◆ YOUR OBJECTIVE: Though the entries contain pictures, the copy you make should hold only the rest, exactly as written.

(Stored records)
....................

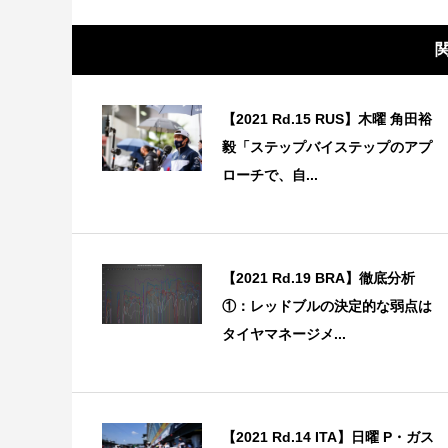
【2021 Rd.15 RUS】木曜 角田裕
毅「ステップバイステップのアプ
ローチで、自...
【2021 Rd.19 BRA】徹底分析
①：レッドブルの決定的な弱点は
タイヤマネージメ...
【2021 Rd.14 ITA】日曜 P・ガス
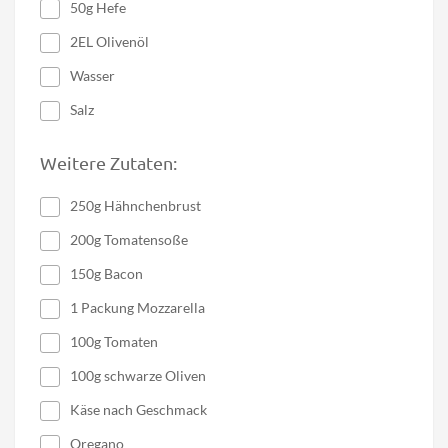
50g Hefe
2EL Olivenöl
Wasser
Salz
Weitere Zutaten:
250g Hähnchenbrust
200g Tomatensoße
150g Bacon
1 Packung Mozzarella
100g Tomaten
100g schwarze Oliven
Käse nach Geschmack
Oregano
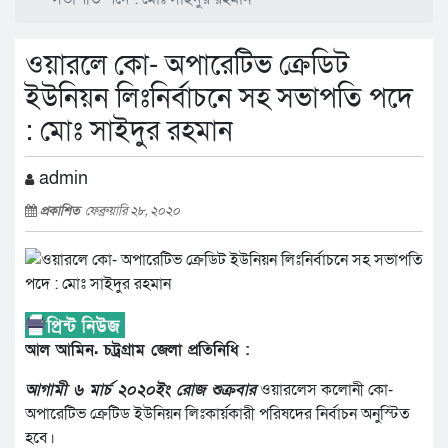
ওয়ারলে কো- অপারেটিভ ক্রেডিট
ইউনিয়ন লিঃনির্বাচনে সহ সভাপতি পদে
: মোঃ সাইদুর রহমান
admin
প্রকাশিত
ফেব্রুয়ারি ২৮, ২০২০
আল আমিন. চট্রগ্রাম জেলা প্রতিনিধি :
আগামী ৬ মার্চ ২০২০ইং রোজ শুক্রবার
ওয়ারলেস কলোনী কো-
অপারেটিভ ক্রেটিড ইউনিয়ন লিঃকার্য়কারী পরিষদের নির্বাচন অনুস্টিত
হবে।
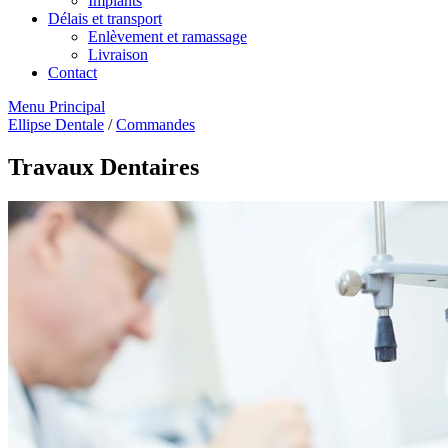
Implants
Délais et transport
Enlèvement et ramassage
Livraison
Contact
Menu Principal
Ellipse Dentale
/
Commandes
Travaux Dentaires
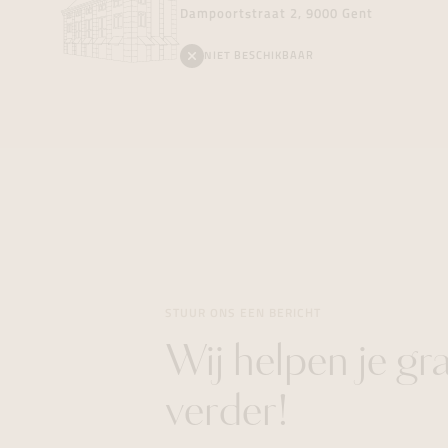
Dampoortstraat 2, 9000 Gent
NIET BESCHIKBAAR
STUUR ONS EEN BERICHT
Wij helpen je gr
verder!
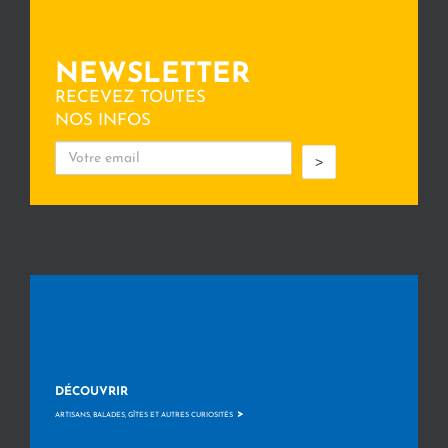
NEWSLETTER
RECEVEZ TOUTES
NOS INFOS
>
DÉCOUVRIR
>
ARTISANS, BALADES, GÎTES ET AUTRES CURIOSITÉS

....................

◆ TASK RESPONSE:
【2021 Rd.15 RUS】木曜 角田裕
毅「ステップバイステップのアプ
ローチで、自...
【2021 Rd.19 BRA】徹底分析
①：レッドブルの決定的な弱点は
タイヤマネージメ...
【2021 Rd.14 ITA】日曜 P・ガス
50g Hefe
2EL Olivenöl
Wasser
Salz
Weitere Zutaten:
250g Hähnchenbrust
200g Tomatensoße
150g Bacon
1 Packung Mozzarella
100g Tomaten
100g schwarze Oliven
Käse nach Geschmack
Oregano
ওয়ারলে কো- অপারেটিভ ক্রেডিট
ইউনিয়ন লিঃনির্বাচনে সহ সভাপতি পদে
: মোঃ সাইদুর রহমান
admin
প্রকাশিত
ফেব্রুয়ারি ২৮, ২০২০
আল আমিন. চট্রগ্রাম জেলা প্রতিনিধি :
আগামী ৬ মার্চ ২০২০ইং রোজ শুক্রবার
ওয়ারলেস কলোনী কো-
অপারেটিভ ক্রেটিড ইউনিয়ন লিঃকার্য়কারী পরিষদের নির্বাচন অনুস্টিত
হবে।
Implants
Délais et transport
Enlèvement et ramassage
Livraison
Contact
Menu Principal
Ellipse Dentale
/
Commandes
Travaux Dentaires
Dampoortstraat 2, 9000 Gent
NIET BESCHIKBAAR
STUUR ONS EEN BERICHT
Wij helpen je gr
verder!
NEWSLETTER
RECEVEZ TOUTES
NOS INFOS
>
DÉCOUVRIR
>
ARTISANS, BALADES, GÎTES ET AUTRES CURIOSITÉS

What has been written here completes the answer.